How to complete this task
In the listing below, locate the lines that hold the string "Stolarki". Copy those lines.

Dataset extract

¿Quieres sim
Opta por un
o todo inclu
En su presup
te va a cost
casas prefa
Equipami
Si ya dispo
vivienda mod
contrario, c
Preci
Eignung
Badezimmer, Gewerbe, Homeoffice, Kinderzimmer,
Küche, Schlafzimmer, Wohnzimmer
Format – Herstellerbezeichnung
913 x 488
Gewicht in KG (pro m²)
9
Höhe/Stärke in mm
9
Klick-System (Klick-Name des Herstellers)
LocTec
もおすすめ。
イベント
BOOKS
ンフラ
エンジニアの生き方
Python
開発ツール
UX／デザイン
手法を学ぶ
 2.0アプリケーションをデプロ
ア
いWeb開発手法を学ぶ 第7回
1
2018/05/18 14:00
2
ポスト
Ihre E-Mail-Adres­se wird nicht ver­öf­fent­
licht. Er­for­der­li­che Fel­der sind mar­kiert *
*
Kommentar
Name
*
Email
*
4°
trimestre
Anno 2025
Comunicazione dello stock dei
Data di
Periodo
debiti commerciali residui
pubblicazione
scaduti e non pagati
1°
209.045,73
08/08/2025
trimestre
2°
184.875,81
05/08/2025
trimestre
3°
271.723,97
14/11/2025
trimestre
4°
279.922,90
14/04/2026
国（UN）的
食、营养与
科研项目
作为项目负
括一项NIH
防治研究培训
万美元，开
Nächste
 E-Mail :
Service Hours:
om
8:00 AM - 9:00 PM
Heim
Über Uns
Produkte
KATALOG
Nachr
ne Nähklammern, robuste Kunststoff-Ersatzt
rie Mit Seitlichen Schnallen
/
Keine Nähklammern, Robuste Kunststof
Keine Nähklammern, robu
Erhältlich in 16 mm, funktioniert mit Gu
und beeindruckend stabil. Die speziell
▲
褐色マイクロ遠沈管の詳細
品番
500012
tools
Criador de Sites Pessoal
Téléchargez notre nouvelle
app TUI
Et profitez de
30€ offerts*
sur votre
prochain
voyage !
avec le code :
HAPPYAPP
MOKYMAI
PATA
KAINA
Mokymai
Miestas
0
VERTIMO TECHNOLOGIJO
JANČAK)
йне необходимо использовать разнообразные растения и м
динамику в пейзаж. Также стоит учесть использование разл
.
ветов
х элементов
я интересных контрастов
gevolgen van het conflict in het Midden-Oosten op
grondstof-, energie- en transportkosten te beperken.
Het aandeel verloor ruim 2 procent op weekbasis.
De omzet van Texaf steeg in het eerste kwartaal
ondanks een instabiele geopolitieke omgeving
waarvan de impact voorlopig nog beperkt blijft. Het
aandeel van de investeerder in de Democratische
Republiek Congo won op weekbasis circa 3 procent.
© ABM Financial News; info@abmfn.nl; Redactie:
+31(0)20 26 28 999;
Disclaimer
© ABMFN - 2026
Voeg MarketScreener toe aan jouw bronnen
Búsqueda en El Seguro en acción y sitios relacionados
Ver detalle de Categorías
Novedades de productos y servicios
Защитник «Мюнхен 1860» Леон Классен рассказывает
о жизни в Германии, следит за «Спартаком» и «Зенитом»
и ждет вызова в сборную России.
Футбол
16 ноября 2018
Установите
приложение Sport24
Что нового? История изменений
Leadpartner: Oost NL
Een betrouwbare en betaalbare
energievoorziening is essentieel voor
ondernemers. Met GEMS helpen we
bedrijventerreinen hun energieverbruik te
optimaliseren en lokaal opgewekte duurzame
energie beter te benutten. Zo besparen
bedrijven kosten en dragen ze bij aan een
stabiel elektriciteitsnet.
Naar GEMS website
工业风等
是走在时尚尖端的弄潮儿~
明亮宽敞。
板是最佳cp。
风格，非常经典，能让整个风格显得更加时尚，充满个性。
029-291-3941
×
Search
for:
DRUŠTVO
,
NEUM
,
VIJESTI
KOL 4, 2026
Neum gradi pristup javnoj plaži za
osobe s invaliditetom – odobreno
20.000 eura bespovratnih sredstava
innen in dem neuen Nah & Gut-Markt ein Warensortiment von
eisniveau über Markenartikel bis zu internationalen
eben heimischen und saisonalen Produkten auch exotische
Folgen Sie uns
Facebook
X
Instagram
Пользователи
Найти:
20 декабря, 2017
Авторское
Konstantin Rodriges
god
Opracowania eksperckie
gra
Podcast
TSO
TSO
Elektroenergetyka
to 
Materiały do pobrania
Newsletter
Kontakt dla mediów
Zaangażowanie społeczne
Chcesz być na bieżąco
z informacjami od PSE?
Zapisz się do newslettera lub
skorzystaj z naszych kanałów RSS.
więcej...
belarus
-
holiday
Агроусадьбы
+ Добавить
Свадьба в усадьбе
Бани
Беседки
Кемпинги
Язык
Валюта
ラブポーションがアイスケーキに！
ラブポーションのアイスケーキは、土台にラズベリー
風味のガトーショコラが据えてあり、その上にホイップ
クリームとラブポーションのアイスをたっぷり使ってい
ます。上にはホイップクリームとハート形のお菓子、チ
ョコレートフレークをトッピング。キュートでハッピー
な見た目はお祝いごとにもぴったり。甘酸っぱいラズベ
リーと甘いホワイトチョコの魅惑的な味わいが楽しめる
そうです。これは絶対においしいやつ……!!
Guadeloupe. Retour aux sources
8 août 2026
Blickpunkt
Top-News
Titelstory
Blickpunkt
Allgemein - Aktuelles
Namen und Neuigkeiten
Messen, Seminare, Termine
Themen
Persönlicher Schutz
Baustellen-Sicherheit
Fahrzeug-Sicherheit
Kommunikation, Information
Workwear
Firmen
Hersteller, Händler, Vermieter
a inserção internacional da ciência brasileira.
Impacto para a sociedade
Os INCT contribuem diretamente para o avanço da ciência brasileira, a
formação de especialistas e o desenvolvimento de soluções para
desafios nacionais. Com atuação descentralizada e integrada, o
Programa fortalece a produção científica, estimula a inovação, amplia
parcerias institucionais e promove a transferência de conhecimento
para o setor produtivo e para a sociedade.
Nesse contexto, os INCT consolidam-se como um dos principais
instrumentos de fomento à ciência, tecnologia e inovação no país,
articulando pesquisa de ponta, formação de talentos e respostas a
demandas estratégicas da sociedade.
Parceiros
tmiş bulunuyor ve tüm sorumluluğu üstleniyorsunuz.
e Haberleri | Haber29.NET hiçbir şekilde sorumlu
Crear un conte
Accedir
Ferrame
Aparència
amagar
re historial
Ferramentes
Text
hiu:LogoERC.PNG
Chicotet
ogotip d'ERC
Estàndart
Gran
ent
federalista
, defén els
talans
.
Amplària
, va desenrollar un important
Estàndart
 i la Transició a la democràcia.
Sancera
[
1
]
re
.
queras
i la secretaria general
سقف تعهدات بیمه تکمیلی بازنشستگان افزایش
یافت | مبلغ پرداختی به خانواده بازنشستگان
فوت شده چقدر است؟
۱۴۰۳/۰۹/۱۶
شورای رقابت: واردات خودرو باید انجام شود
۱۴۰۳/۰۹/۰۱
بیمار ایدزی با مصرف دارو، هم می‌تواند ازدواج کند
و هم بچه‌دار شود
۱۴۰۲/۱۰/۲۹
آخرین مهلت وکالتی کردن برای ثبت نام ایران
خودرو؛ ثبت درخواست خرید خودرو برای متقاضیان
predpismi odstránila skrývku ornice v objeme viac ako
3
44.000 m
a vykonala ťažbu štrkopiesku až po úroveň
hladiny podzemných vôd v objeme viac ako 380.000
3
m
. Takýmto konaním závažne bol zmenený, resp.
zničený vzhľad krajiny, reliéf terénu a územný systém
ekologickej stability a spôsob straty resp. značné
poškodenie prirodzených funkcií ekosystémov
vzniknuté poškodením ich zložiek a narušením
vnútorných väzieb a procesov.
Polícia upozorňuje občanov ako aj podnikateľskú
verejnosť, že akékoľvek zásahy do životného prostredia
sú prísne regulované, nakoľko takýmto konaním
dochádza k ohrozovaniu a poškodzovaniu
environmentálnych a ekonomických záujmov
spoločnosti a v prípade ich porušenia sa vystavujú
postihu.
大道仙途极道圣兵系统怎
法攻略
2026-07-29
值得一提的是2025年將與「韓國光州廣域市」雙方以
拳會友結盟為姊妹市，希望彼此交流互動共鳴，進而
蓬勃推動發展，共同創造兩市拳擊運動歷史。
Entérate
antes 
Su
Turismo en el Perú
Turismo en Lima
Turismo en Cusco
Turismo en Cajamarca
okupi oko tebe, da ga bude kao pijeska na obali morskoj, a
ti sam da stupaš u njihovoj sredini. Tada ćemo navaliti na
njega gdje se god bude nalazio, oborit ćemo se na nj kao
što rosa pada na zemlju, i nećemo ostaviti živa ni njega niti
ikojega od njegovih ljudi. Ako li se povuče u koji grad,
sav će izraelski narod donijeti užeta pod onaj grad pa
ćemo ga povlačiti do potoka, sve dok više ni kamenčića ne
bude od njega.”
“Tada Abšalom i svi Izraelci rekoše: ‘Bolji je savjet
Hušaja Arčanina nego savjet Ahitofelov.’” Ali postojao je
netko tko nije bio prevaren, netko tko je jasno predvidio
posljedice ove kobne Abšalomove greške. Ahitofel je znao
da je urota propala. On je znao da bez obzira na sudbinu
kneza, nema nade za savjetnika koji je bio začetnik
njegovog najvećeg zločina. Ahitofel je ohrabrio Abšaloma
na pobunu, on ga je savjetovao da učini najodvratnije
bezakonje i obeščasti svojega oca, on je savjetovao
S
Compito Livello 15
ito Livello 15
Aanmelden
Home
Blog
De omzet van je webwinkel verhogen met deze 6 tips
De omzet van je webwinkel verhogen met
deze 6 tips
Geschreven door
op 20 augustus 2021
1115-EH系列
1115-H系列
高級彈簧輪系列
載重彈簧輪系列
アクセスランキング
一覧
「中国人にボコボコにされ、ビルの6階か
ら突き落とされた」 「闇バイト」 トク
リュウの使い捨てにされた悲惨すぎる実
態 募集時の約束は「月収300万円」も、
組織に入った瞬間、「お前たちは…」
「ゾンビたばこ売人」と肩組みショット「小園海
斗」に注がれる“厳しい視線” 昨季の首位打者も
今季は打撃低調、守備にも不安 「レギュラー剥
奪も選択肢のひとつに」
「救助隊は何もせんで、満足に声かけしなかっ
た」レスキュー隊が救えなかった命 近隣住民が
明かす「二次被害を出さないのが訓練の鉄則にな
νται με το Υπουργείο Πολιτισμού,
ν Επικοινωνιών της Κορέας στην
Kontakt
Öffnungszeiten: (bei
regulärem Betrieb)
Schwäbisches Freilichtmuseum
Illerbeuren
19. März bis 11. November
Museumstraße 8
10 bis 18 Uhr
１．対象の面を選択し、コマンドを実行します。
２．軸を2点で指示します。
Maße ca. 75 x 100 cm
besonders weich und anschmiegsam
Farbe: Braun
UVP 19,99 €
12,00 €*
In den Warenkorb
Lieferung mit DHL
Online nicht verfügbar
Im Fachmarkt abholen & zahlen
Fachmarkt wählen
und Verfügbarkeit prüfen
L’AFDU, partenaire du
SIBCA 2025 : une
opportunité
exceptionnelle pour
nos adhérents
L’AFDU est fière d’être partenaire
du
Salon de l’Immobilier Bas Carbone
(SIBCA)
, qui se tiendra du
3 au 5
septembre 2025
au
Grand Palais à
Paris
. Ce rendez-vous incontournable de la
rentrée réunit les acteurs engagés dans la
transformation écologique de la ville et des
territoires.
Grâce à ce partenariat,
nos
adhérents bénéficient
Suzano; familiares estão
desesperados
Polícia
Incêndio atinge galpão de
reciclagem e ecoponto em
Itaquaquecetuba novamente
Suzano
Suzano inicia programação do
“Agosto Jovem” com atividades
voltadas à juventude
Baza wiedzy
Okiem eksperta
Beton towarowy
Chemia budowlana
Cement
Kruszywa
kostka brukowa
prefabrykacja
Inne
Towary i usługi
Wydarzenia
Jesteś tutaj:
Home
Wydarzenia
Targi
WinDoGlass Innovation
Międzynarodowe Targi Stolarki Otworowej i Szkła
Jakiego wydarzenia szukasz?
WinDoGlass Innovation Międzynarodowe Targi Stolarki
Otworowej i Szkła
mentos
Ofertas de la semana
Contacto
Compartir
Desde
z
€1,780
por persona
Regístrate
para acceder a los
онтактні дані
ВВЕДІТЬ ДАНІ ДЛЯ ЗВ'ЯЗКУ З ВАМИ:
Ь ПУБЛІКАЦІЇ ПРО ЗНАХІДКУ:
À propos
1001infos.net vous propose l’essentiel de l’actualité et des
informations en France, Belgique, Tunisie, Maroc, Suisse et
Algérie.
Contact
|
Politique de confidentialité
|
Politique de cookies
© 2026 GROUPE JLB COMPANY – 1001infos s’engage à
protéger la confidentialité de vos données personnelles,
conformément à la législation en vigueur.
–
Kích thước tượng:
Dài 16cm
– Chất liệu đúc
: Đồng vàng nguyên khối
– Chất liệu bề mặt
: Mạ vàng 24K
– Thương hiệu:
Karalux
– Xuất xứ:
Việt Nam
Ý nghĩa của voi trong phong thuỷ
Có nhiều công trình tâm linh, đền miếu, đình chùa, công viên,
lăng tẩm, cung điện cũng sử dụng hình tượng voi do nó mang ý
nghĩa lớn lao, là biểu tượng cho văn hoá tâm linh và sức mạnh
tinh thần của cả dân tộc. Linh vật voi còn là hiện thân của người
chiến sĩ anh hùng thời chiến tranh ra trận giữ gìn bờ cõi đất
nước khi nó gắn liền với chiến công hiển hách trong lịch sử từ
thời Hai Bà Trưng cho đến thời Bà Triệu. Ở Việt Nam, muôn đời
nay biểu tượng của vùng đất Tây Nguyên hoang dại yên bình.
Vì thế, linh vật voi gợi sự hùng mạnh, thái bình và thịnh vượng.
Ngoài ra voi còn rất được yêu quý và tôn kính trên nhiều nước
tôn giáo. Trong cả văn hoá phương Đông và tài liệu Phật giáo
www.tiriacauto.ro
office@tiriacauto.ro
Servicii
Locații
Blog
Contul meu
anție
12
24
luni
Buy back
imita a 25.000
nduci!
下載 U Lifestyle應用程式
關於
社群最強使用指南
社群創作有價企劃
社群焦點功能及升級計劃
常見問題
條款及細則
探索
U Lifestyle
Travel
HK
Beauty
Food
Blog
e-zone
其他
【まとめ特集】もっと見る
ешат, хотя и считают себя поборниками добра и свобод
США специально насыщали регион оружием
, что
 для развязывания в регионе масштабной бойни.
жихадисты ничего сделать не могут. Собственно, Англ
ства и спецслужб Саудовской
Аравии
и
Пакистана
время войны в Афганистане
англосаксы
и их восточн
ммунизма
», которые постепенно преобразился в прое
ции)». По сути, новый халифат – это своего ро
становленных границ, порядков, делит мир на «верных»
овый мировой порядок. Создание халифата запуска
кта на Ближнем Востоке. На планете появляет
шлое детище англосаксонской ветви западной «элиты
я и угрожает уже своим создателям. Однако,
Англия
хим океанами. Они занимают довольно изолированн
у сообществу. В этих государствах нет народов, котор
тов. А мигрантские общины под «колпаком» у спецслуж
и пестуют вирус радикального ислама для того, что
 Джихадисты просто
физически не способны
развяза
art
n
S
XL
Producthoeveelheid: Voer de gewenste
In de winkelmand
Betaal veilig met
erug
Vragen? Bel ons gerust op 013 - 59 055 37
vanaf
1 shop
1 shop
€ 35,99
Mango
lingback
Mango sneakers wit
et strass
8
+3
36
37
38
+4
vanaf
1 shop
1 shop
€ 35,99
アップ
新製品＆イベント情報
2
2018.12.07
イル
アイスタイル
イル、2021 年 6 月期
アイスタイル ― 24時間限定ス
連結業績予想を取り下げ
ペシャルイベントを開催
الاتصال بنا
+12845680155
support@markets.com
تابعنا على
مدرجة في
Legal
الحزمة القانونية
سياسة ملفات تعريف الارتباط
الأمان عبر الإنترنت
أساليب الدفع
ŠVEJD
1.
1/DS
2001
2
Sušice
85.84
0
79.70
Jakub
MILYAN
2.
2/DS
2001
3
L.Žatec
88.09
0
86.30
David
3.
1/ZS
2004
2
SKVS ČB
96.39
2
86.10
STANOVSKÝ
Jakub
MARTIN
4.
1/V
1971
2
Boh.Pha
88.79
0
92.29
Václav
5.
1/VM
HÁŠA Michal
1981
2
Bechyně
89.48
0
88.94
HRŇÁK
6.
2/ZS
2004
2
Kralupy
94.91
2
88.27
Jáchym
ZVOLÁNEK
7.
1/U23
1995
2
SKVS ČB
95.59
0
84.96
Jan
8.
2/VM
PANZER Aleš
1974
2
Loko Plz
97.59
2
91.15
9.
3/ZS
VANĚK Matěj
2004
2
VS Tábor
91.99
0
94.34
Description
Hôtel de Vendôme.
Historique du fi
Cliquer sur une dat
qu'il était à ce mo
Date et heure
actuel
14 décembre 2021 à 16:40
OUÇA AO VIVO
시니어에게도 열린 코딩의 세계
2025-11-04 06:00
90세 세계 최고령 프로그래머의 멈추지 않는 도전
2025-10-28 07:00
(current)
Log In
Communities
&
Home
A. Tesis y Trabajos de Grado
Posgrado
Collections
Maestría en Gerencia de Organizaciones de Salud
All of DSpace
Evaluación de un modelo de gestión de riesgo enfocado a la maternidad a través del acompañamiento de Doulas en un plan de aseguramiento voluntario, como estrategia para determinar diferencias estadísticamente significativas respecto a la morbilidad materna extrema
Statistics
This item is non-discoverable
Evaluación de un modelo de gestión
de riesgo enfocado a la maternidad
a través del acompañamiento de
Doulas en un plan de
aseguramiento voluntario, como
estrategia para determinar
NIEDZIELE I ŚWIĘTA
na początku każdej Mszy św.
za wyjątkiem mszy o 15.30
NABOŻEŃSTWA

Reply
Międzynarodowe Targi Stolarki Otworowej i Szkła
WinDoGlass Innovation Międzynarodowe Targi Stolarki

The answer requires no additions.